The bill would do away with forced arbitration clauses relating to credit card disputes. This means consumers would have the choice of opting for arbitration after a dispute erupts, instead of being forced into arbitration.
Introducing the so-called FAIR bill earlier this year, Rep. Hank Johnson (D-GA) and Sen. Richard Blumenthal (D-CT) noted that the bill would enable Americans to seek justice through the court system, rather than be tied down to arbitration.
Rep. Johnson observed, “Forced arbitration agreements undermine our indelible constitutional right to trial by jury, benefiting powerful businesses at the expense of American consumers and workers.”
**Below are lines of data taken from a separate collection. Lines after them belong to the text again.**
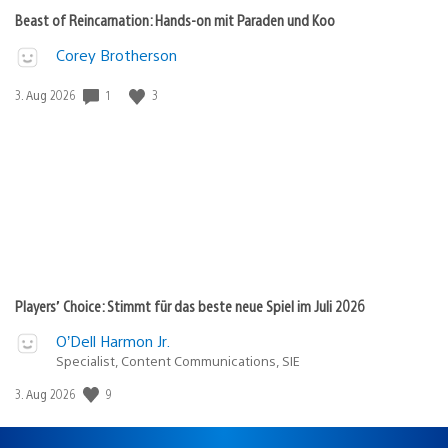
Beast of Reincarnation: Hands-on mit Paraden und Koo
Corey Brotherson
1
3
Veröffentlichungsdatum:
3. Aug 2026
Players’ Choice: Stimmt für das beste neue Spiel im Juli 2026
O’Dell Harmon Jr.
Specialist, Content Communications, SIE
9
Veröffentlichungsdatum:
3. Aug 2026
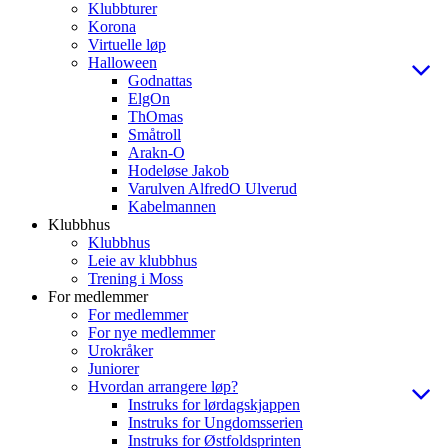
Klubbturer
Korona
Virtuelle løp
Halloween
Godnattas
ElgOn
ThOmas
Småtroll
Arakn-O
Hodeløse Jakob
Varulven AlfredO Ulverud
Kabelmannen
Klubbhus
Klubbhus
Leie av klubbhus
Trening i Moss
For medlemmer
For medlemmer
For nye medlemmer
Urokråker
Juniorer
Hvordan arrangere løp?
Instruks for lørdagskjappen
Instruks for Ungdomsserien
Instruks for Østfoldsprinten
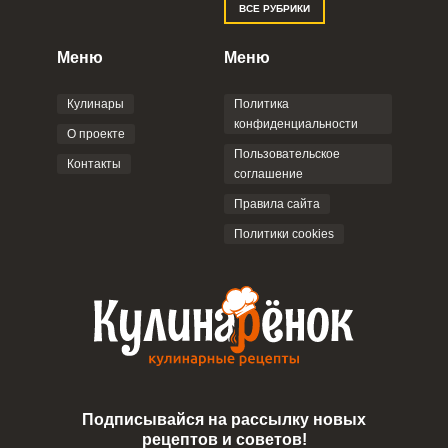
ВСЕ РУБРИКИ
Правилами сайта
,
Политикой
конфиденциальности
,
Политикой обработки
персональных данных
и
Пользовательским
Меню
Меню
соглашением
.
Кулинары
Политика
конфиденциальности
О проекте
Пользовательское
Контакты
соглашение
ОТПРАВИТЬ КОММЕНТАРИЙ
Правила сайта
Политики cookies
Подписывайся на рассылку новых
рецептов и советов!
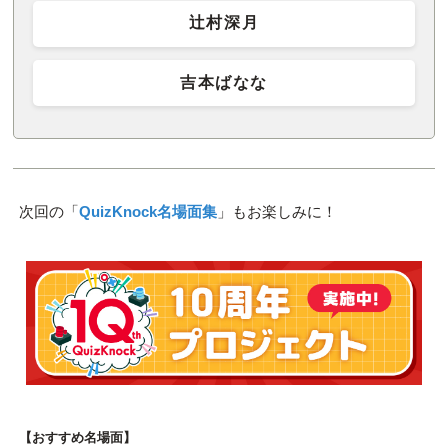
辻村深月
吉本ばなな
次回の「
QuizKnock名場面集
」もお楽しみに！
【おすすめ名場面】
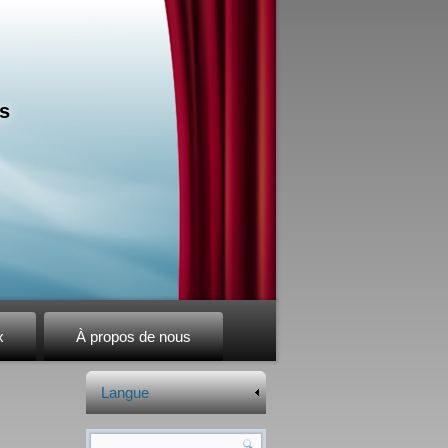
s
x
À propos de nous
Langue
Formulaire de recherche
And Sen. Blumenthal noted, “Forced arbitration is unfair, unjust and un-American. One of the fundamental principles of our American democracy is that everyone gets their day in court. Forced arbitration deprives Americans of that basic right.”
Small businesses, public interest groups decry forced arbitration
Testifying in a Congressional hearing on arbitration, Alan Carlson, owner of an Italian restaurant in Oakland, Calif., recounted how he can’t go to court to combat American Express’ rules for small businesses that accept consumer payments using Amex cards.
For instance, he has to accept all sorts of Amex cards, even those that carry higher fees and rates that cut into his profit margins.
“Because forced arbitration makes it impossible for small businesses to hold large corporations publicly accountable, those companies are able to continue their unfair business practices and small firms like mine continue to be harmed with no recourse,” Carlson said.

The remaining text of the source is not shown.